3. 平均に自分を当てはめない

ここからは、一次資料をもとに記事を書いている立場から、この数字の扱い方を整理してみます。

50歳代の平均1908万円という数字を見て、「うちは全然足りない」と落ち込む必要はありません。平均は分布の上のほうに引っ張られる性質があり、中央値700万円との差が1208万円もあること自体が、その証拠です。

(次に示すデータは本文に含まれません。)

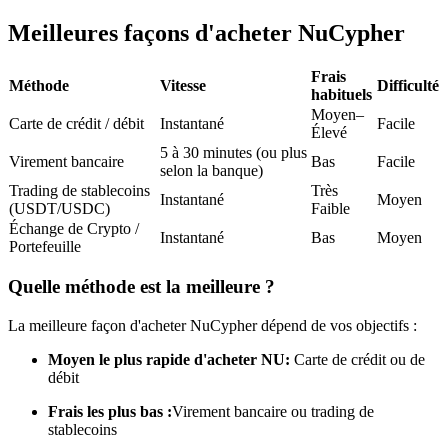
Futures USDC
Meilleures façons d'acheter NuCypher
Futures utilisant l'USDC comme garantie
Frais
Méthode
Vitesse
Difficulté
habituels
Moyen–
Carte de crédit / débit
Instantané
Facile
Élevé
5 à 30 minutes (ou plus
Virement bancaire
Bas
Facile
selon la banque)
Trading de stablecoins
Très
Instantané
Moyen
(USDT/USDC)
Faible
Échange de Crypto /
Instantané
Bas
Moyen
Portefeuille
Copie de Trading
Quelle méthode est la meilleure ?
Rejoignez les meilleurs traders
La meilleure façon d'acheter NuCypher dépend de vos objectifs :
Moyen le plus rapide d'acheter NU:
Carte de crédit ou de
débit
Frais les plus bas :
Virement bancaire ou trading de
stablecoins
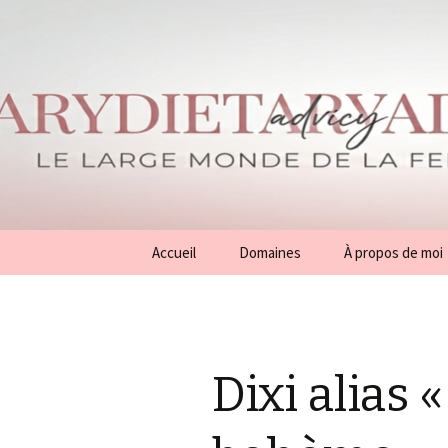
Aller
Accueil
Domaines
À propos de moi
au
contenu
Conseils
Généralités
Dixi alias 
Beauté
Mode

40歳代からの変化を見ると、この年代で何が起きているかがつかめます。

40歳代の水準については、LIMOの記事「【全世代(20~70歳代)比較】貯蓄額の平均・中央値はいくら?単身・二人以上世帯で比較すると見えた「お金がある人・ない人の差」」から要点を引用して確認しておきましょう。

40歳代・二人以上世帯では、平均が1486万円、中央値が500万円となっています。

出所:【全世代(20~70歳代)比較】貯蓄額の平均・中央値はいくら?単身・二人以上世帯で比較すると見えた「お金がある人・ない人の差」

40歳代から50歳代の10年で、平均は1486万円から1908万円へ422万円、中央値は500万円から700万円へ200万円増えています。年あたりに直すと、中央値では20万円ほどの積み上がりです。

4. 70歳代になると、平均も中央値も下がる

この先の年代がどうなるかも、あわせて見ておきましょう。数字は右肩上がりで伸び続けるわけではありません。

60歳代は平均2683万円、中央値1400万円で、50歳代から中央値が2倍になります。退職金の受け取りが影響していると考えられる動きです。

ところが70歳代になると、平均2416万円、中央値1178万円と、いずれも60歳代より下がります。年金生活に入って資産の取り崩しが始まることが、数字にあらわれていると読めます。

4.1 非保有割合は高齢期に下がる

金融資産非保有の割合は、40歳代18.8%、50歳代18.2%、60歳代12.8%、70歳代10.9%と、年代が上がるにつれて下がります。

ただし、これは全員が貯められるようになるという意味ではありません。50歳代で18.2%という水準が残っている以上、この層がそのまま高齢期に入るケースもあります。分布が分かれている状態は、時間が解決するとは限らないということです。

5. 50歳代のうちに確認しておきたい3つのこと

では、いま50歳代の方は何を確認しておけばよいのでしょうか。3つ挙げます。

5.1 自分の位置を中央値で確かめる

まず、平均ではなく中央値700万円と比べてみてください。そのうえで分布のどのゾーンにいるかを見ると、極端に落ち込むことも、過度に安心することも避けられます。

分布は100万円未満から3000万円以上まで幅広く散らばっています。近い金額帯の世帯が一定数いることが分かるだけでも、判断の材料になります。

5.2 日常用と将来用の資金を分けて把握する

今回見たように、この調査は日常的に使う預貯金と、将来に備えた金融資産を区別して尋ねています。家計を点検するときも、同じ分け方をしておくと現状がつかみやすくなります。

生活費の数か月分を手元に置いたうえで、それとは別にどれだけ将来用の資産があるか。この2つを分けて書き出してみるとよいでしょう。

5.3 退職後に受け取る見込み額をあわせて見る

貯蓄額だけでは、退職後の生活が成り立つかどうかは判断できません。公的年金の見込額はねんきん定期便やねんきんネットで確認でき、退職金の有無や水準は勤務先の制度で決まります。

この点については、LIMOの記事「【70代の貯蓄・年金・家計のリアル】老後赤字を加速させないためには?投資に頼らない防衛策を徹底解説!」でも次のように指摘されています。

こうした背景を考えると、現役世代のうちから計画的に貯蓄や資産形成に取り組むことが、70歳以降の生活の安心につながるといえるでしょう。

出所:【70代の貯蓄・年金・家計のリアル】老後赤字を加速させないためには?投資に頼らない防衛策を徹底解説!

なお、資産形成の方法は人によって適した形が変わります。運用にはもちろん元本割れの可能性もありますので、具体的な進め方に迷う場合は、金融機関やファイナンシャル・プランナーに相談してみるのもひとつの方法です。

6. まとめにかえて

50歳代・二人以上世帯の金融資産保有額は、平均1908万円、中央値700万円でした。金融資産非保有が18.2%、3000万円以上が18.8%と、分布の両端がほぼ同じ大きさで並んでいます。

そして、非保有と答えた186世帯のうち48.4%は預貯金口座に残高があり、その平均は480万円でした。「非保有18.2%」は「貯金ゼロが18.2%」とは違います。

統計の数字は、定義まで含めて読むと見え方が変わります。まずは中央値を基準に自分の位置を確かめ、日常用と将来用の資金を分けて把握するところから始めてみてはいかがでしょうか。